第10課 悪政を繰り広げたマナセ (2014.9.10)

1.マナセの罪

マナセは、父ヒゼキヤ王に続いて12歳で即位すると、55年間南ユダを治めました。(Ⅱ列21:1)彼は、ユダ王の中で最も長い期間、統治した王でした。しかし、彼は長い統治期間に数多くの罪を犯すことで、南ユダが滅ぼされるようになる直接的な原因提供者になりました。彼が犯した悪行は次のようです。
一番目、マナセはヒゼキヤが打ちこわした高き所を築き直しました。(Ⅱ列21:3)高き所は、高い場所という意味を持っています。カナン人は高き所を立てて、そこで自分の神々を礼拝して仕えました。さらに、彼は高き所で人を全焼のいけにえとして捧げたりもしました。(エレミヤ19:5)それで、神様はカナンに入るイスラエルの民に「その地の住民をことごとくあなたがたの前から追い払い、彼らの石像をすべて粉砕し、彼らの鋳造をすべて粉砕し、彼らの高き所をみな、こぼたなければならない」(民33:52)と命令しました。
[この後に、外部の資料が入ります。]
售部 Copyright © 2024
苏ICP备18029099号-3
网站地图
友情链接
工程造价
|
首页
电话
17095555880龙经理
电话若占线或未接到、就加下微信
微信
しかし、マナセは逆に自分の父ヒゼキヤが打ちこわした高き所を築き直し、偶像を崇拝しました。
二番目、マナセはバアルのために祭壇を築き、アシェラのために木像を作りました。(Ⅱ列21:3)神様は、ただ神様だけに仕えることを要求されました。申命記4章23節には、「気をつけて、あなたがたの神、主があなたがたと結ばれた契約を忘れることのないようにしなさい。あなたの神、主の命令にそむいて、どんな形の鋳造をも造ることのないようにしなさい」と記されています。マナセは、神様が最も憎まれる偶像崇拝をしました。
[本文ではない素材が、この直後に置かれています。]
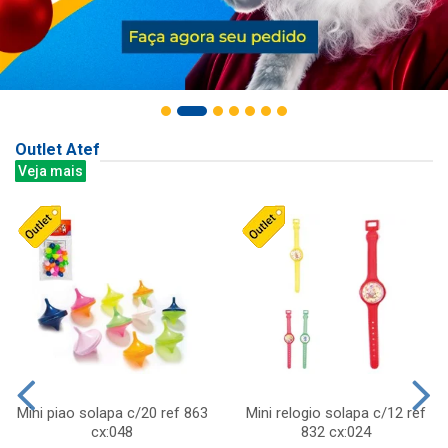
Outlet Atef
Veja mais
Mini piao solapa c/20 ref 863
Mini relogio solapa c/12 ref
cx:048
832 cx:024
三番目、主の宮の二つの庭に、天の万象のために祭壇を築き、(Ⅱ歴33:5)アシェラ像を宮に安置しました。(Ⅱ列21:7)神様は、イスラエルの民に日、月、星を拝まないようにおっしゃられました。「また、天に目を上げて、日、月、星の天の万象を見るとき、魅せられてそれらを拝み、それらに仕えないようにしなさい。それらのものは、あなたの神、主が全天下の国々の民に分け与えられたものである」(申4:19)しかし、マナセは月と日、星を拝んだだけでなく、宮の庭に祭壇を築き、さらにはアシェラ像を宮に立てました。彼は、神様の臨在の場所である宮を汚しました。
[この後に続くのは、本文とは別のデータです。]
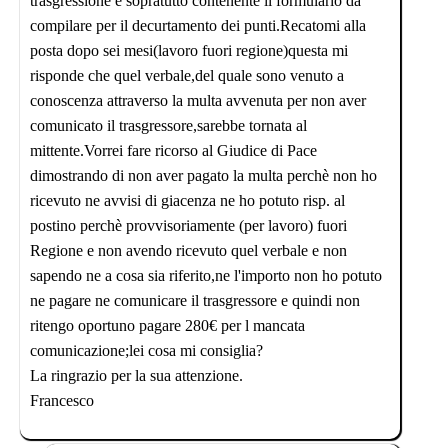
trasgressione e sopratutto contenente il formulario da
compilare per il decurtamento dei punti.Recatomi alla
posta dopo sei mesi(lavoro fuori regione)questa mi
risponde che quel verbale,del quale sono venuto a
conoscenza attraverso la multa avvenuta per non aver
comunicato il trasgressore,sarebbe tornata al
mittente.Vorrei fare ricorso al Giudice di Pace
dimostrando di non aver pagato la multa perchè non ho
ricevuto ne avvisi di giacenza ne ho potuto risp. al
postino perchè provvisoriamente (per lavoro) fuori
Regione e non avendo ricevuto quel verbale e non
sapendo ne a cosa sia riferito,ne l'importo non ho potuto
ne pagare ne comunicare il trasgressore e quindi non
ritengo oportuno pagare 280€ per l mancata
comunicazione;lei cosa mi consiglia?
La ringrazio per la sua attenzione.
Francesco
四番目、マナセはその息子たちを異邦のいけにえとして捧げ、火の中にくぐらせました。(Ⅱ歴33:6)子供をいけにえとして捧げることは、当時の異邦の民族が戦争のような危機の瞬間に、神の怒りをやわらげるために行ったいけにえの儀式でした。(Ⅱ列3:27)このような人身のいけにえを行ったことは、マナセの信仰がどれくらい堕落していたのかをうかがえる出来事でした。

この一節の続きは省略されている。